Friday, May 11, 2007

A frugal way to bank your baby's cord blood

If you've read a parenting magazine targeted at expecting moms recently, you've no doubt seen page after page of ads for umbilical cord blood banks touting the benefits of storing your child's cord blood so the stem cells can be harvested later on should your kid develop a scary disease like leukemia or sickle cell disease.

Cord blood banks freeze blood remaining in the umbilical cord after the birth of a baby. Stem cells in the cord blood are then used for research and treatment of cancer and certain blood diseases. The odds are slim, however, that your child will actually need the banked blood, and the peace of mind you might get from knowing it's available 'just in case' isn't cheap.

Via Vancouver Dad:
First of all, the price tag for freezing cord blood is about $1,000 CDN, plus an extra $120 or more per year to keep it frozen in liquid nitrogen. Second, there are very few private cord blood banks in Canada. Third, there’s only a one in 20,000 chance a given child would ever need to use his own cord blood in the future.
One alternative, which I unfortunately didn't find out about until it was too late in my pregnancy, is to register with Canada's only public cord blood bank. Instead of indulging in an expensive and somewhat selfish storage plan, registering with the public bank allows your baby's cord blood to be available to any Canadian child who needs those stem cells. While the odds are slim your baby will need to use that cord blood, they're pretty good that someone's baby will benefit from you taking a minute to fill out those forms. Best of all, it's free to participate.

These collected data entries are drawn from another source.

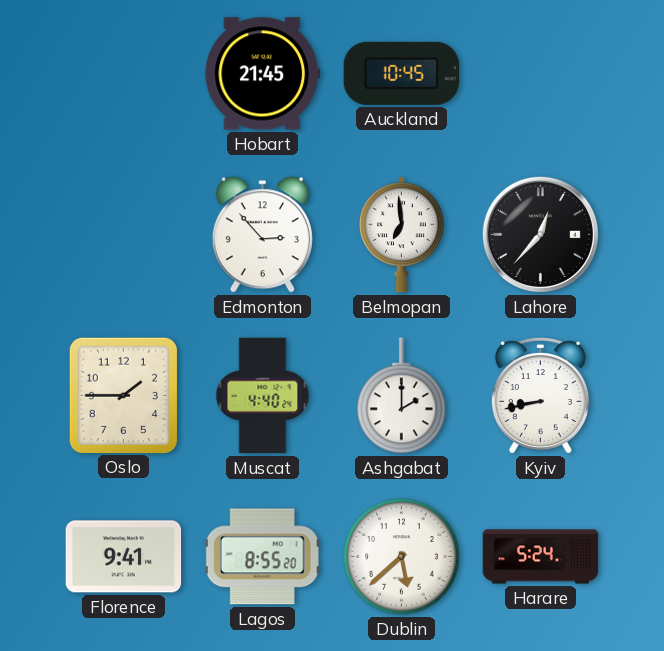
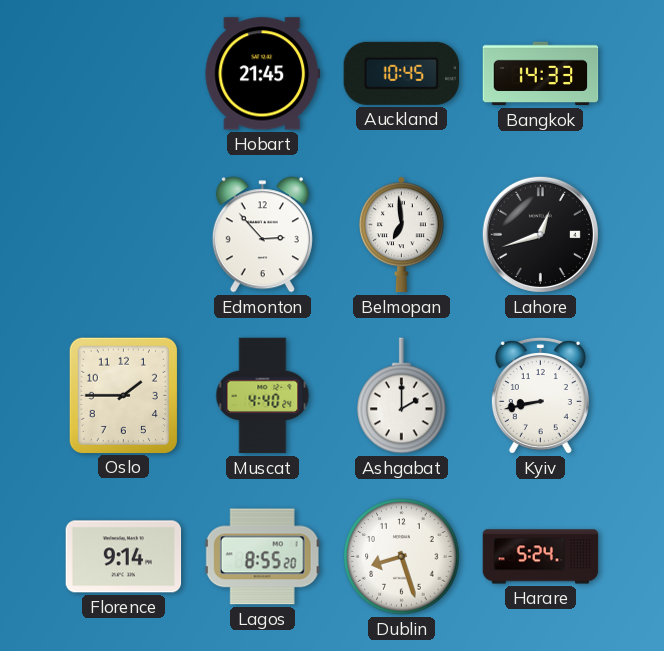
Bangkok: none -> 14:33
Lahore: 12:37 -> 12:42
Florence: 9:41 -> 9:14
Dublin: 5:38 -> 8:27
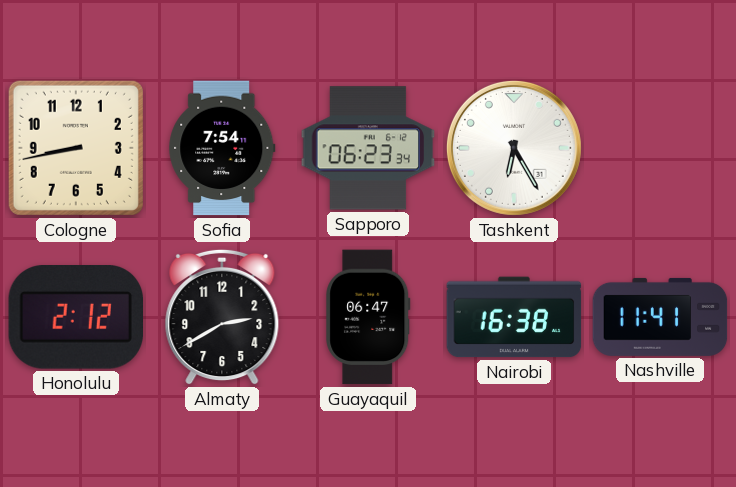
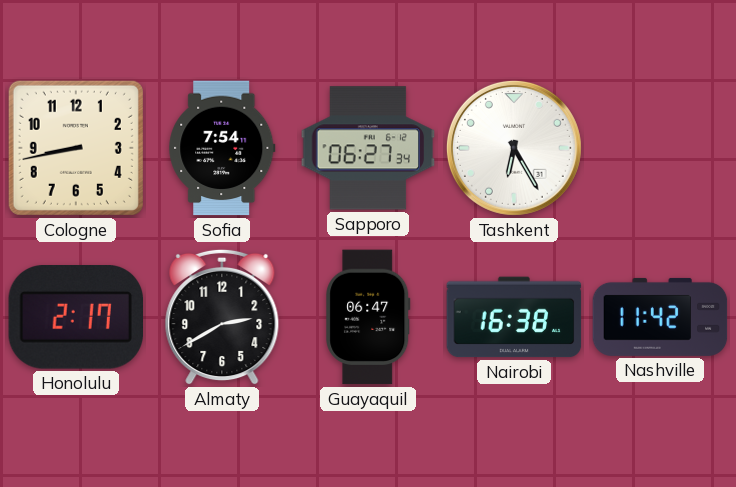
Sapporo: 06:23 -> 06:27
Honolulu: 2:12 -> 2:17
Nashville: 11:41 -> 11:42
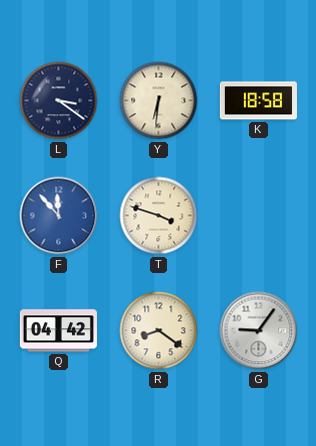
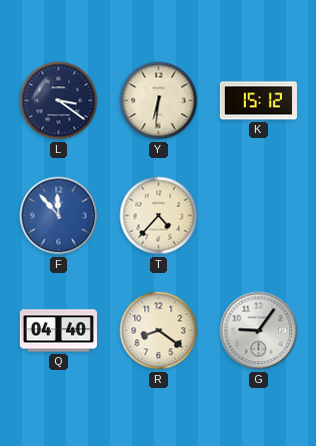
K: 18:58 -> 15:12
T: 3:48 -> 4:37
Q: 04:42 -> 04:40
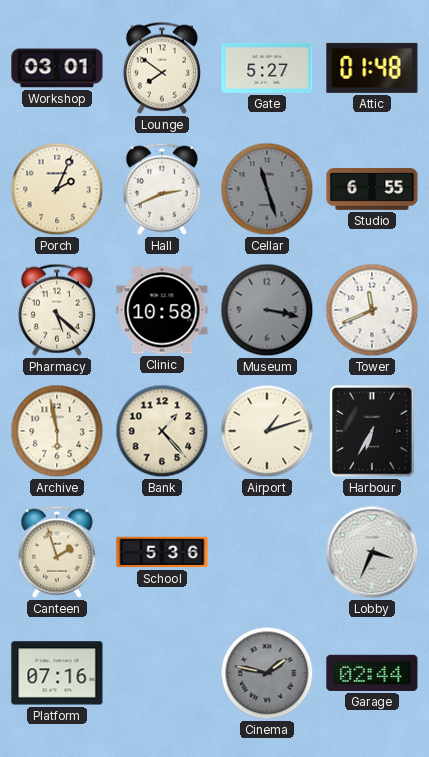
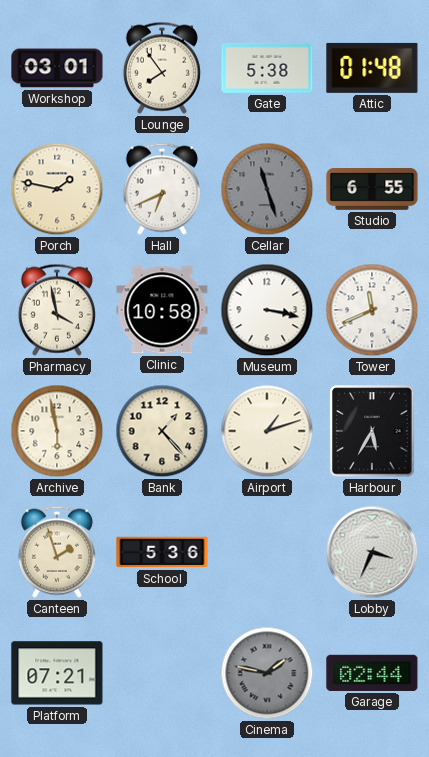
Lounge: 7:51 -> 7:54
Gate: 5:27 -> 5:38
Porch: 2:04 -> 1:47
Hall: 2:41 -> 6:41
Pharmacy: 5:22 -> 3:58
Museum dial: grey -> white
Harbour: 6:35 -> 5:35
Platform: 07:16 -> 07:21
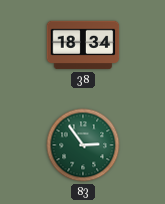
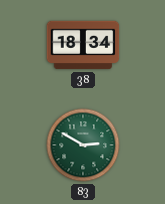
83: 2:54 -> 2:50
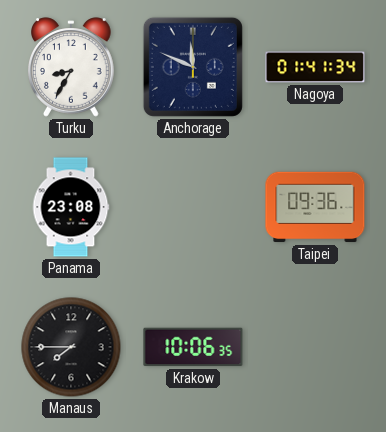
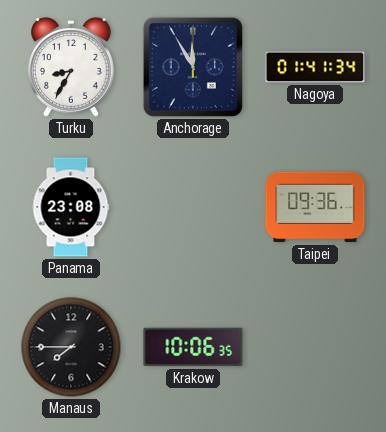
Anchorage: 11:49 -> 11:55
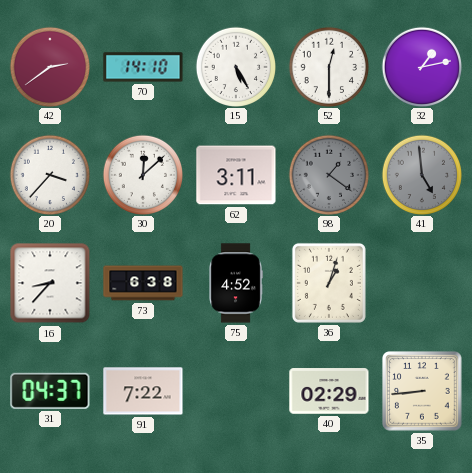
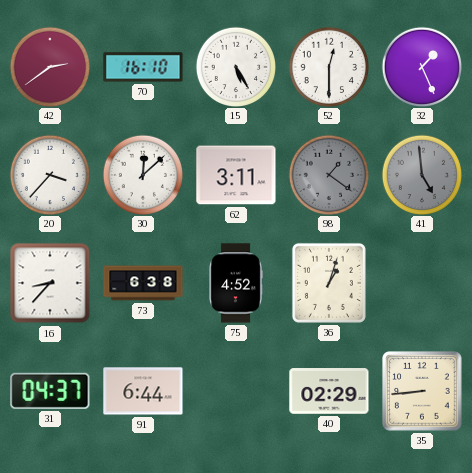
70: 14:10 -> 16:10
32: 1:13 -> 1:26
91: 7:22 -> 6:44
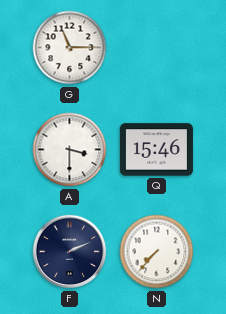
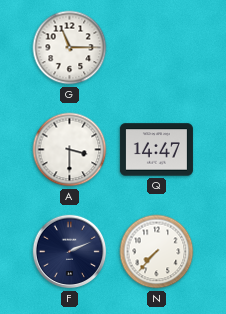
Q: 15:46 -> 14:47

Despite the potential for disease treatment, cord blood is thrown away after birth unless you arrange to store it well in advance of your baby's birth. If you want to do it, you need to submit the forms by your 34th week of pregnancy. Unfortunately, I didn't learn about the existence of the program until my childbirth class instructor mentioned it, and I was already too far along to participate. I'm going to keep it in mind for any future babies though!

In my opinion, organ and cord blood donations should be on an opt-out, not an opt-in basis. I think the public good of having more donations available for those who need treatment should outweigh the squeamishness some of us have when thinking about such things. For those who are adamantly opposed to donating their organs or their baby's umbilical cord after birth, it should be no problem to fill out a form saying so.